A compelling and beautifully written memoir about dark and shameful family secrets, and one young woman’s pilgrimage to Australia to attempt to lay the past to rest.
British journalist Cal Flyn was holidaying in her childhood home in the Highlands of Scotland, when she stumbled upon a dark family secret. To her horror, she discovered that her great-great-great uncle Angus McMillan, who had been mythologised as a great explorer and pioneer of early Australia, was in fact also the leader of a number of gruesome massacres of indigenous people. In 1843, he led a loosely formed ‘Highland brigade’, linked to a series of assaults so ferocious that the sites would ever after be synonymous with bloodshed: Butchers Creek, Boney Point, Skull Creek, Slaughterhouse Gully.
Driven to piece together his story and to confront her own history, Cal decided to retrace McMillan’s journey to Australia, looking for answers: how could a man lauded for his generosity and integrity commit such terrible acts?

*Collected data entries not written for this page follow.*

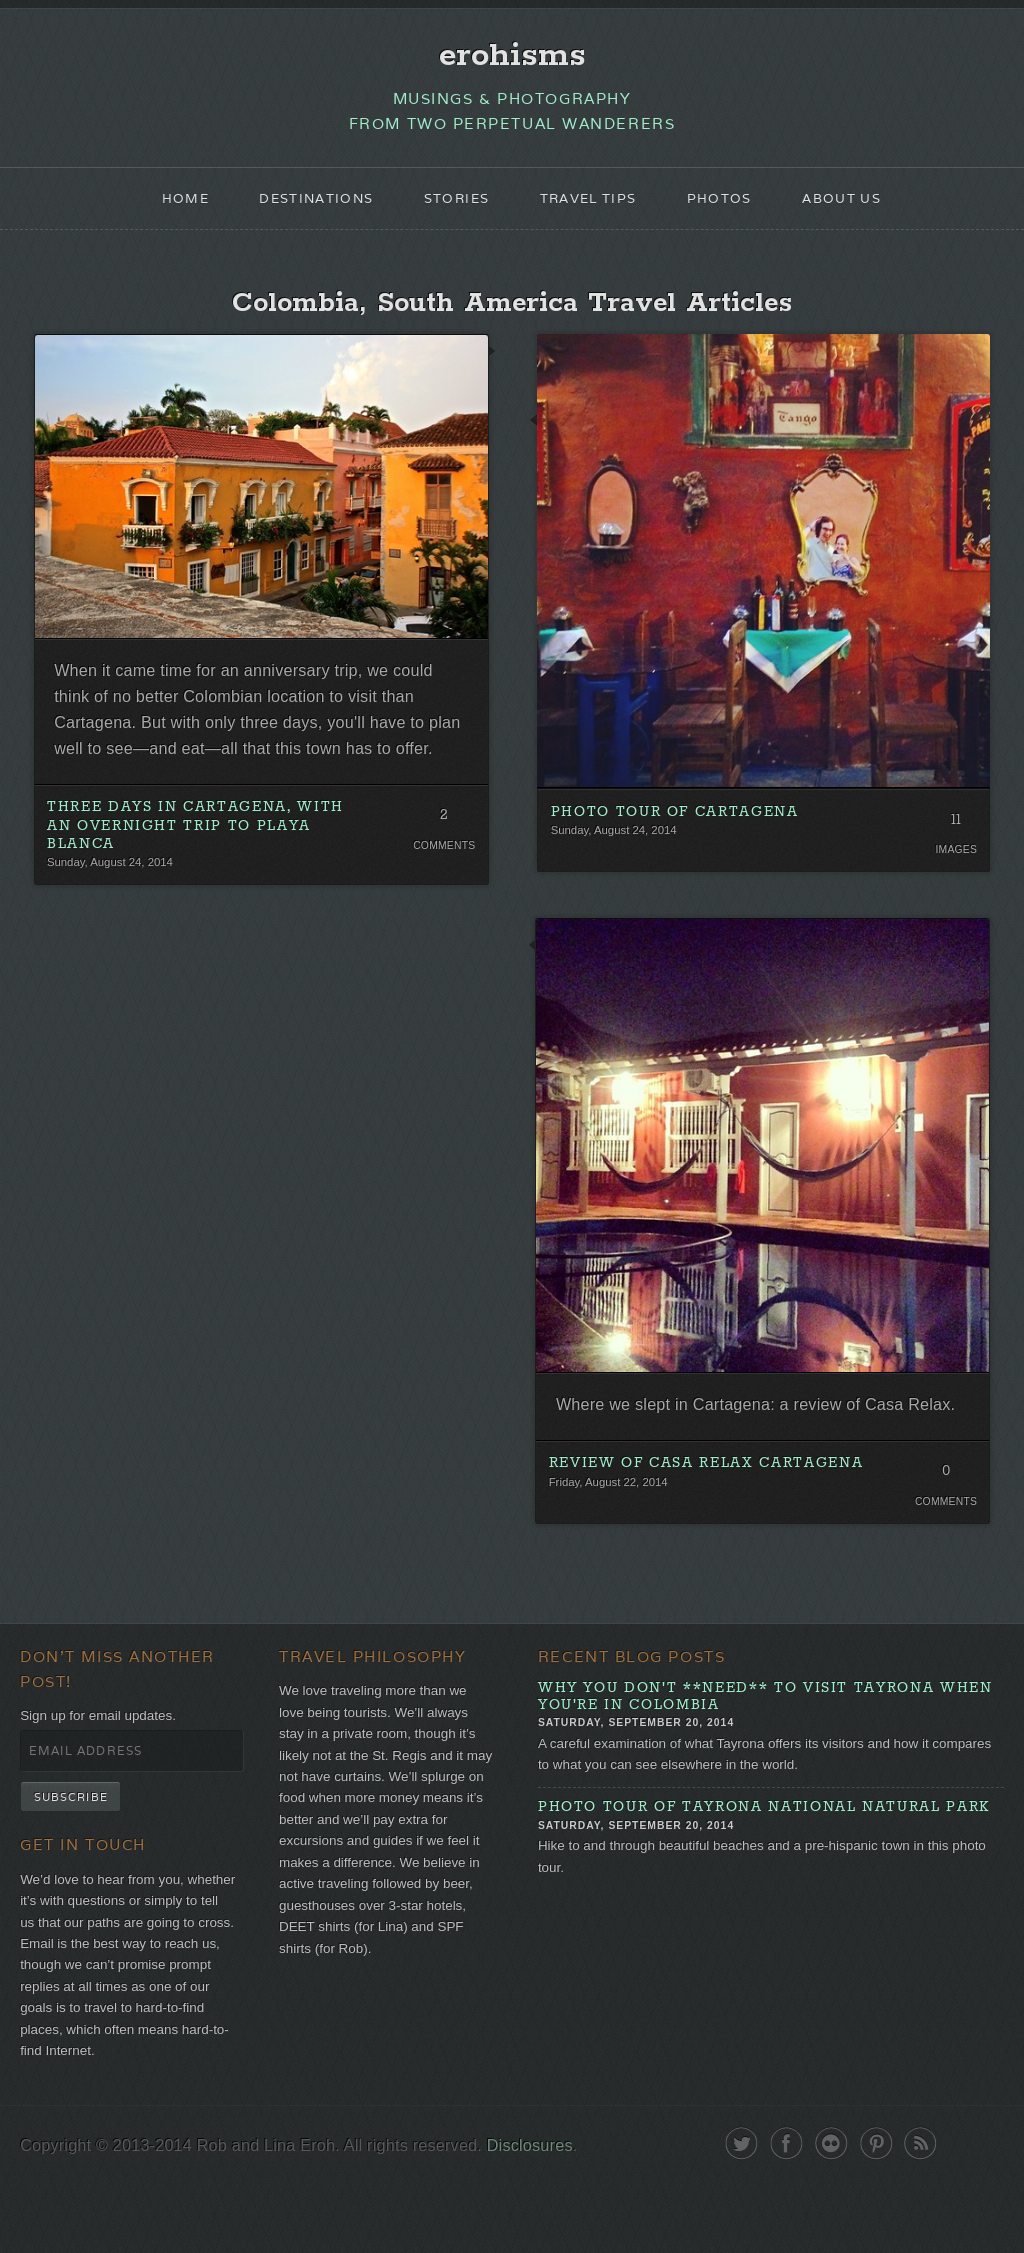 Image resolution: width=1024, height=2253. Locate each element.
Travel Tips (592, 206)
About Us (858, 206)
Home (166, 206)
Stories (452, 206)
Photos (730, 206)
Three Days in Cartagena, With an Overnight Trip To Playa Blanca (198, 872)
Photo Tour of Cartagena (676, 823)
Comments (442, 892)
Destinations (304, 206)
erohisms (512, 57)
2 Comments (442, 865)
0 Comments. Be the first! (942, 1520)
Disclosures (551, 2215)
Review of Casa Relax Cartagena (707, 1508)
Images (953, 862) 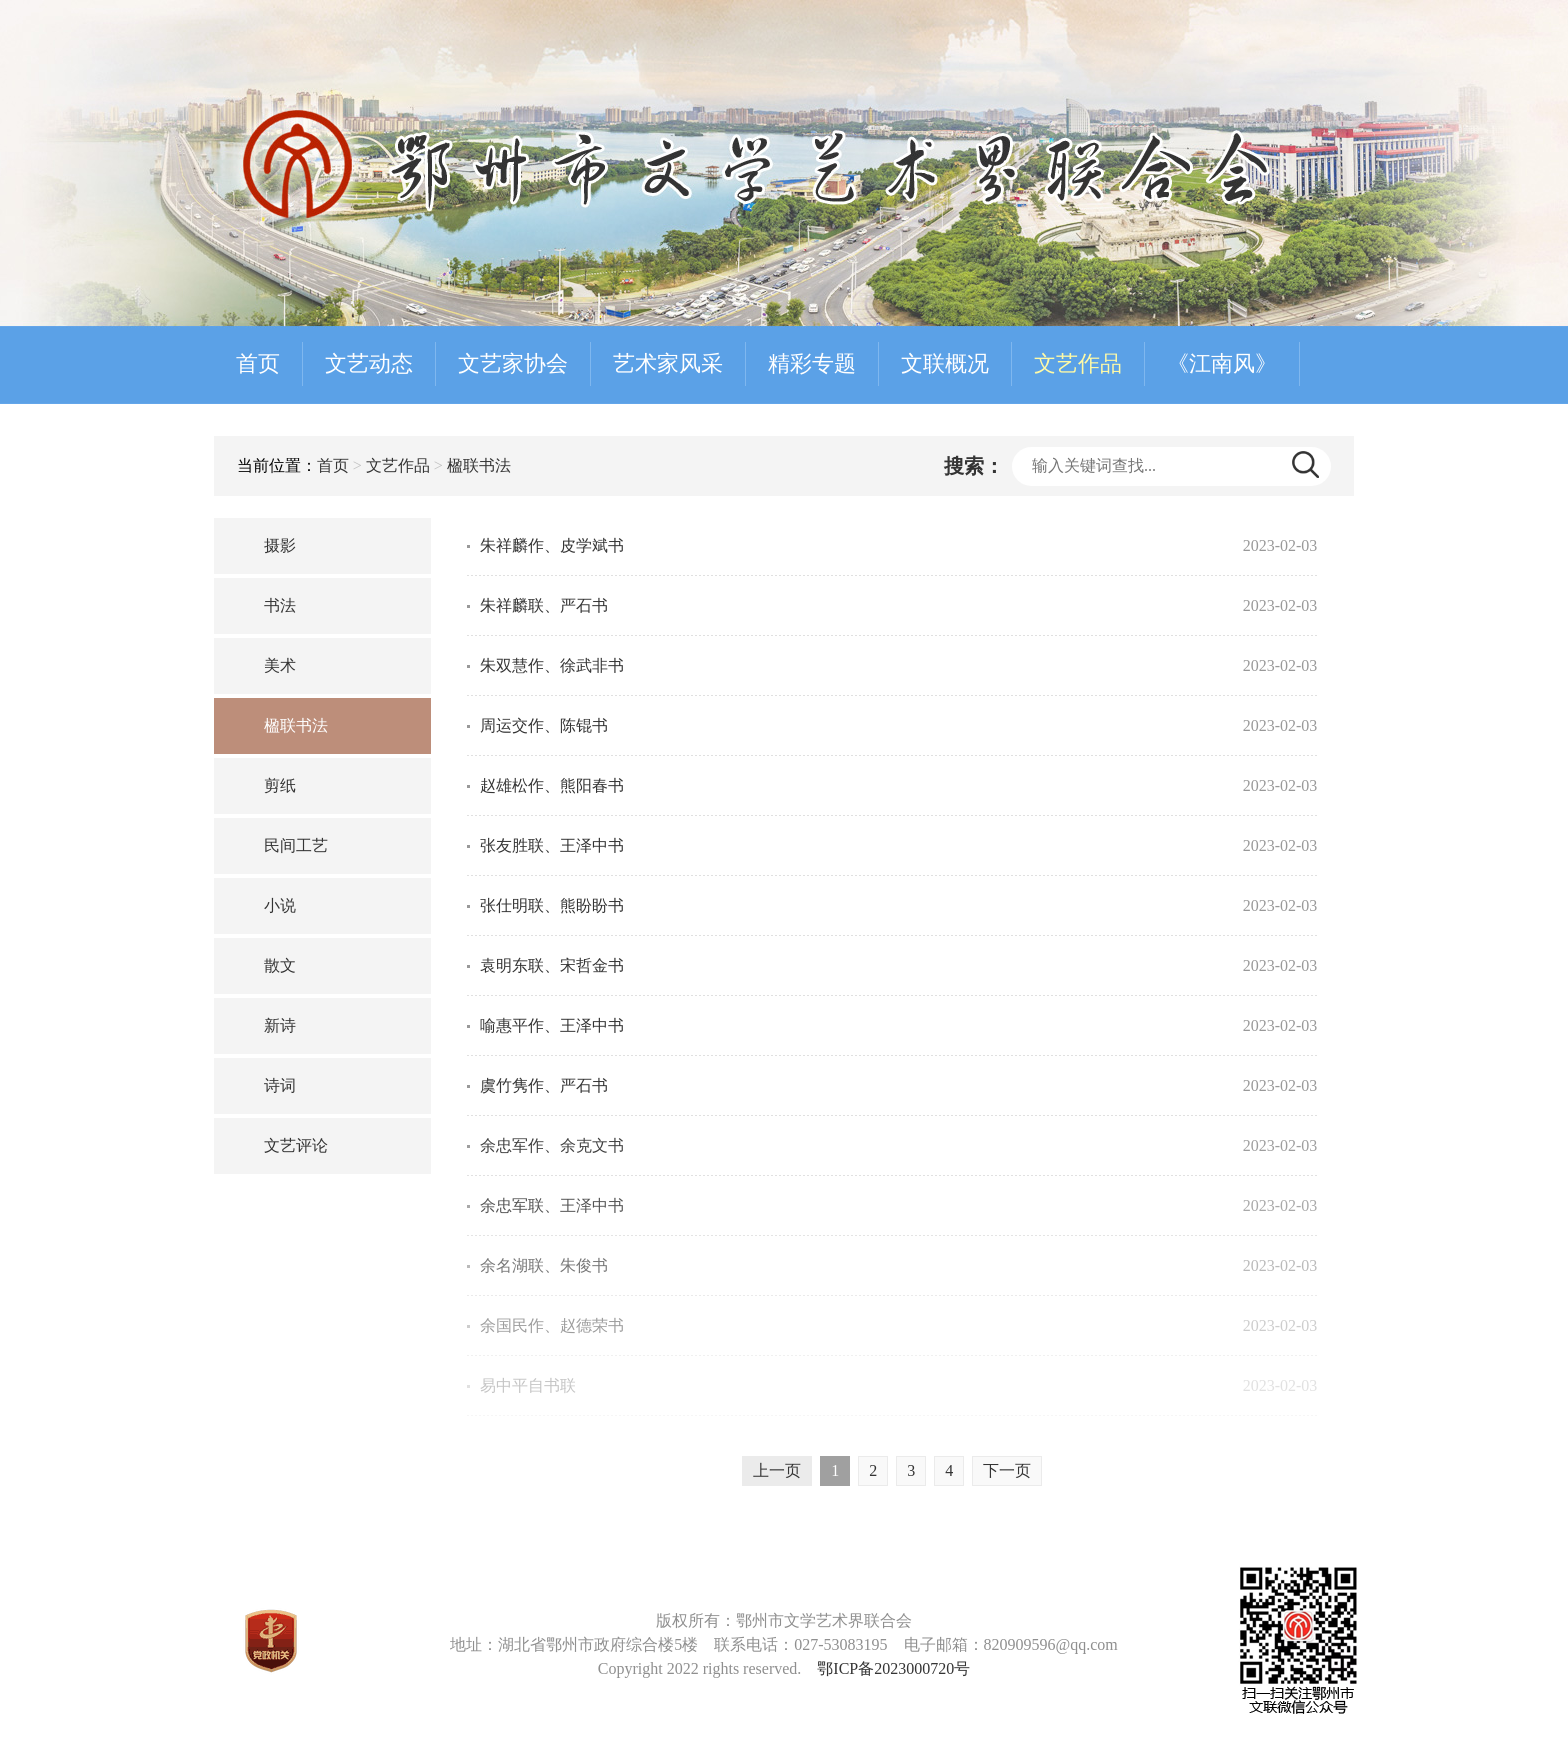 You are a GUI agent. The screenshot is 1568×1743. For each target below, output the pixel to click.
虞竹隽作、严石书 (544, 1085)
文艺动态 (369, 363)
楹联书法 (479, 465)
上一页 (777, 1470)
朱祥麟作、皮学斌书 (552, 545)
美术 (280, 665)
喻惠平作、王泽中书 (552, 1025)
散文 (280, 965)
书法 (280, 605)
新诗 (280, 1025)
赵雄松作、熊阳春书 (552, 785)
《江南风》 (1222, 363)
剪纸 (280, 785)
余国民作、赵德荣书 (552, 1325)
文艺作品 (1078, 363)
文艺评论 (296, 1145)
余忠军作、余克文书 (552, 1145)
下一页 (1007, 1470)
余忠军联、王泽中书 (552, 1205)
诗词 (280, 1085)
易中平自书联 (528, 1385)
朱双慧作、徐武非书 (552, 665)
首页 (258, 363)
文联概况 (945, 363)
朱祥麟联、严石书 (544, 605)
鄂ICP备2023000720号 (893, 1668)
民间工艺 (296, 845)
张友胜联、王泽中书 (552, 845)
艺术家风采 (668, 363)
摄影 (280, 545)
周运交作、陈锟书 (544, 725)
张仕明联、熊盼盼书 (552, 905)
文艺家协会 (513, 363)
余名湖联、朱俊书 (544, 1265)
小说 (280, 905)
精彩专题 (812, 363)
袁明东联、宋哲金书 (552, 965) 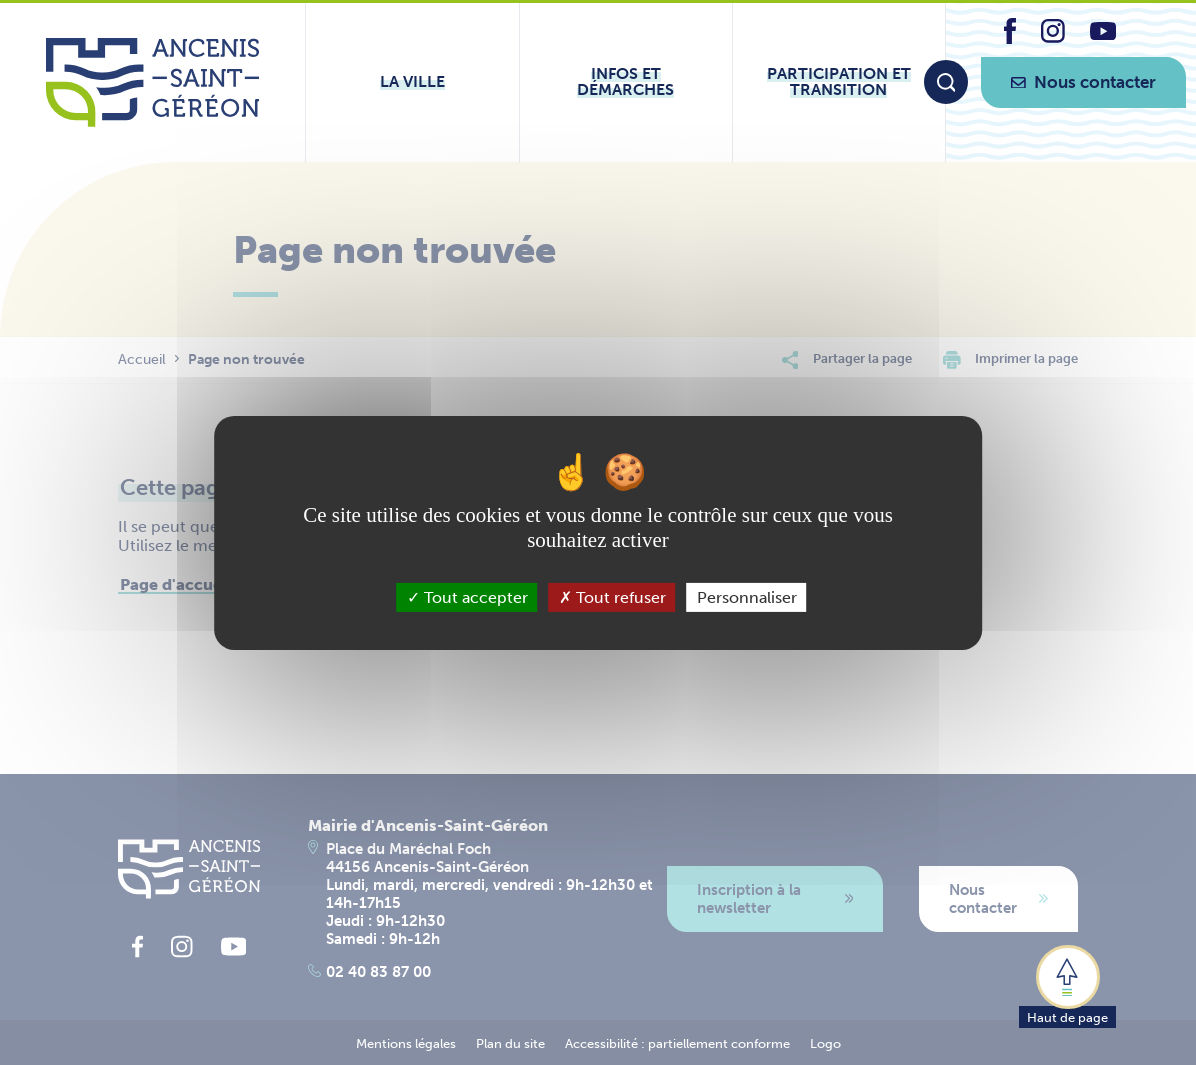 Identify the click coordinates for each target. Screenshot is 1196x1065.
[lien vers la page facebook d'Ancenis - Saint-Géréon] (1010, 38)
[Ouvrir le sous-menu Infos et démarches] (626, 82)
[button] (1067, 985)
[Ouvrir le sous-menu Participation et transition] (839, 82)
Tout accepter (467, 596)
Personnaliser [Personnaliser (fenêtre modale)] (747, 596)
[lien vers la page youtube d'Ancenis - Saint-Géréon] (1103, 34)
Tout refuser (612, 596)
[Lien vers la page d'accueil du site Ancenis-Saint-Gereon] (152, 82)
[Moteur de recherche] (946, 82)
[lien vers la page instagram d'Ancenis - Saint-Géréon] (1053, 37)
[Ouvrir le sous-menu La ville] (412, 82)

How could people who directly suffered from the brutal expulsion of the Highland Clearances re-enact this brutality in Australia? And has today’s generation inherited a responsibility to atone for its ancestors’ sins?
Part family memoir, part travelogue, part history, and an intimate, revealing and fascinating journey into our Australian heritage, Thicker than Water is a beautifully written, wholly compelling and devastatingly clear-eyed examination of the burden of intergenerational grief and inherited guilt that we all carry with us.